CS181 - Fall 2006
Problem Set 1 -- Matrix Multiplication

This assignment has two parts. The first part involves programming and is due at 11:30PM on Tuesday, September 12. The second does not involve programming and is due at the beginning of class at 2:45PM on Wednesday, September 13.

### Part I: Optimizing Dense Matrix Multiplication

For the first part of this problem set you will write optimized code for doing matrix multiplication:

C = C + A*B,

where A, B, and C are all square matrices. (If you don't remember how matrix multiplication works, this is a good time to review your linear algebra notes.)

The obvious matrix multiplication code (consisting of three nested loops) has a peak performance of under 140 MFlops on lucy, a Pentium with a 3.06 GHz Intel Xeon processor (the same processor as on this supercomputer at the US Army Research Lab). Furthermore, the performance seems to decrease (slightly) as the problem size increases, and for some size matrices the performance falls to about 20 MFlops (see the figure). This is terrible.

Fortunately, with your knowledge of uniprocessors, you have reason to believe that you are personally capable of optimizing the code so it achieves significantly better performance (while still computing the right thing, of course).

You can find a makefile, the test program, a basic 3-loop implementation of matrix multiplication, and a gnuplot file for generating plots of the timings here. That should be enough to get you started on writing your own optimized matrix multiplication subroutine.

• #### To Submit

This part of the assignment is due by 11:30PM on Tuesday, September 12th. In class on September 13th you will be expected to give a short (5-10 minute) presentation on the optimizations you made. In addition you should submit the following:
• The file containing your matrix multiplication code
• A makefile that creates an executable of the given matmul.c with your code. (Alternatively, a very precise description of what I need to do to create the executable.)
• A writeup of what you tried, what you found worked, an explanation for why your improved code exhibits the behavior it does, and so on. This should include either a plot or a table showing matrix size vs. mflops of the final version of your code.
• You should submit these either by emailing me everything or by putting it on a web page and giving me a pointer.

Your grade will be based on the set of things you considered/tried, your explanations for why ``optimizations'' you tried either were or weren't, your explanation of why your final code is truly optimized, and the performance of your subroutine.

• #### Rules

• Everyone must submit their own code.

• Your subroutine must work with the test program given (note that the matrix sizes I end up testing may differ from those currently in the test code). However, any language (including assembly) is fine.
• You may not use code that you find on the web.
• You may not use an automatic code generator (eg. PhiPAC or ATLAS) to generate your code.
• However, you are encouraged to look for information on how those generators work, for more information on the actual architecture of the machine, and for any other information that you think might help you write the fastest code possible.
• You may use compiler optimizations, as long as you adequately explain why you thought to use them, what they do, and why that's a good thing.

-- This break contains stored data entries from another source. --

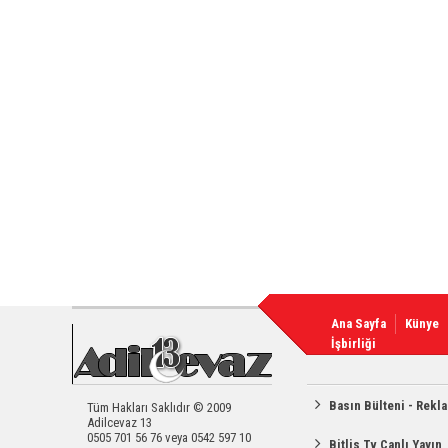
Ana Sayfa
Künye
İşbirliği
Basın Bülteni - Rekl
Tüm Hakları Saklıdır © 2009
Adilcevaz 13
0505 701 56 76 veya 0542 597 10
Bitlis Tv Canlı Yayın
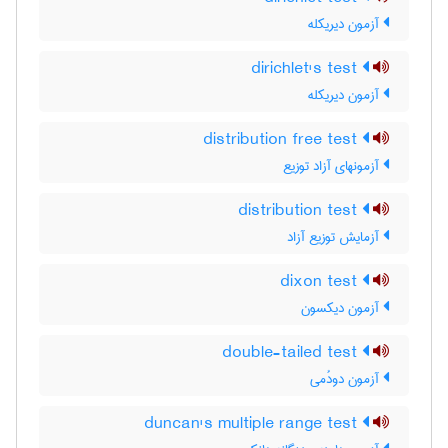
آزمون دیریکله
dirichlet's test
آزمون دیریکله
distribution free test
آزمونهای آزاد توزیع
distribution test
آزمایش توزیع آزاد
dixon test
آزمون دیکسون
double-tailed test
آزمون دودُمی
duncan's multiple range test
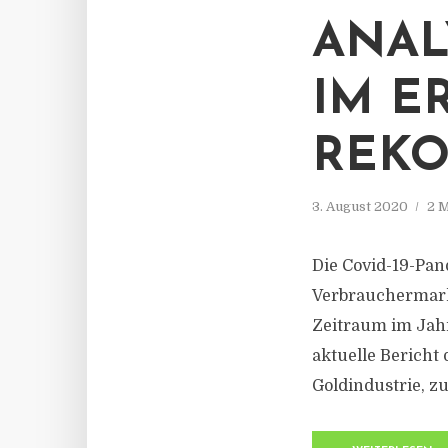
ANAL
IM E
REKO
3. August 2020
2 M
Die Covid-19-Pan
Verbrauchermarkt
Zeitraum im Jahr
aktuelle Bericht
Goldindustrie, z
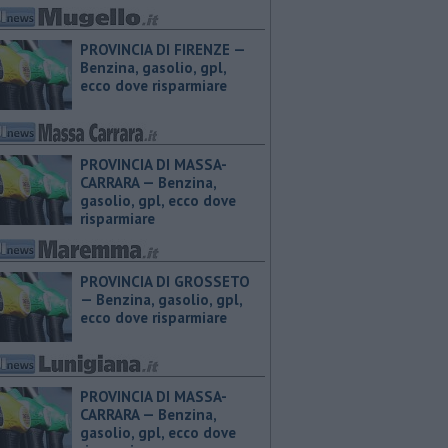
PROVINCIA DI FIRENZE — ​
Benzina, gasolio, gpl,
ecco dove risparmiare
PROVINCIA DI MASSA-
CARRARA — ​Benzina,
gasolio, gpl, ecco dove
risparmiare
PROVINCIA DI GROSSETO
— ​Benzina, gasolio, gpl,
ecco dove risparmiare
PROVINCIA DI MASSA-
CARRARA — ​Benzina,
gasolio, gpl, ecco dove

• You'll find the test program, a makefile, a basic 3-loop implementation of matrix multiplication, and a gnuplot file for generating plots of your running times here.
• Lucy is a Dell PowerEdge 1750, with a Xeon processor (actually it has 2, but your code will only be running on one). The processor is rated at 3.06 GHz. It has an 8K L1 data cache, a 512K L2 cache, a 1M L3 cache, and 2GB memory.
• PhiPAC and ATLAS are automatic code generators for tuned matrix multiplication kernels.
• You can get information about the processor here

• ### Part II: Variations on Dense Matrix Multiplication

Many variations on this problem come up in practice. For this part of the assignment you'll consider two that come up relatively frequently.

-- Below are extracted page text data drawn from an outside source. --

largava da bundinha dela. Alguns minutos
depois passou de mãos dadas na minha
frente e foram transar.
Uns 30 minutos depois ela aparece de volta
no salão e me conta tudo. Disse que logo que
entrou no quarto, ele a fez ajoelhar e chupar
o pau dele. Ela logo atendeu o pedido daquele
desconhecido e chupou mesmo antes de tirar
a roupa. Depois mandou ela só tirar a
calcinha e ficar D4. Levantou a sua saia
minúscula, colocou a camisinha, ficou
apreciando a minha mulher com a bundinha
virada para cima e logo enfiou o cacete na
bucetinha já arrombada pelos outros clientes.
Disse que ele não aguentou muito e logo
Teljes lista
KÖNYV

Discuss what would change to your optimization strategy from part I in each of the following situations:

• You are multiplying matrix and a vector:

z = z + A*x,

where A is a square matrix and x and z are vectors.

• Often the matrix A is not dense, but rather sparse. In this case, most of the entries are zero, which means the data structure used is not a 2-D array. Rather, the data structure stores the values of the nonzero entries and their location in the matrix.

Now you're multiplying a sparse matrix and a vector.

z = z + A*x,

where A is a square, sparse matrix and x and z are (dense) vectors.

In practice sparse matrices often come up when modelling some structure that exists "in the real world"; the nonzeros represent relationships between objects that are "close" or "similar" in some way. Sparse matrix-vector multiplications are necessary for certain eigensolvers and iterative solvers for linear systems (among other computations).

• #### To Submit

This part of the assignment is due by 2:45PM on Wednesday, September 13th. At the beginning of class you should hand in your responses (typed, not handwritten).

Your grade will be based on how well you've thought through the issues and how reasonable your proposed changes are.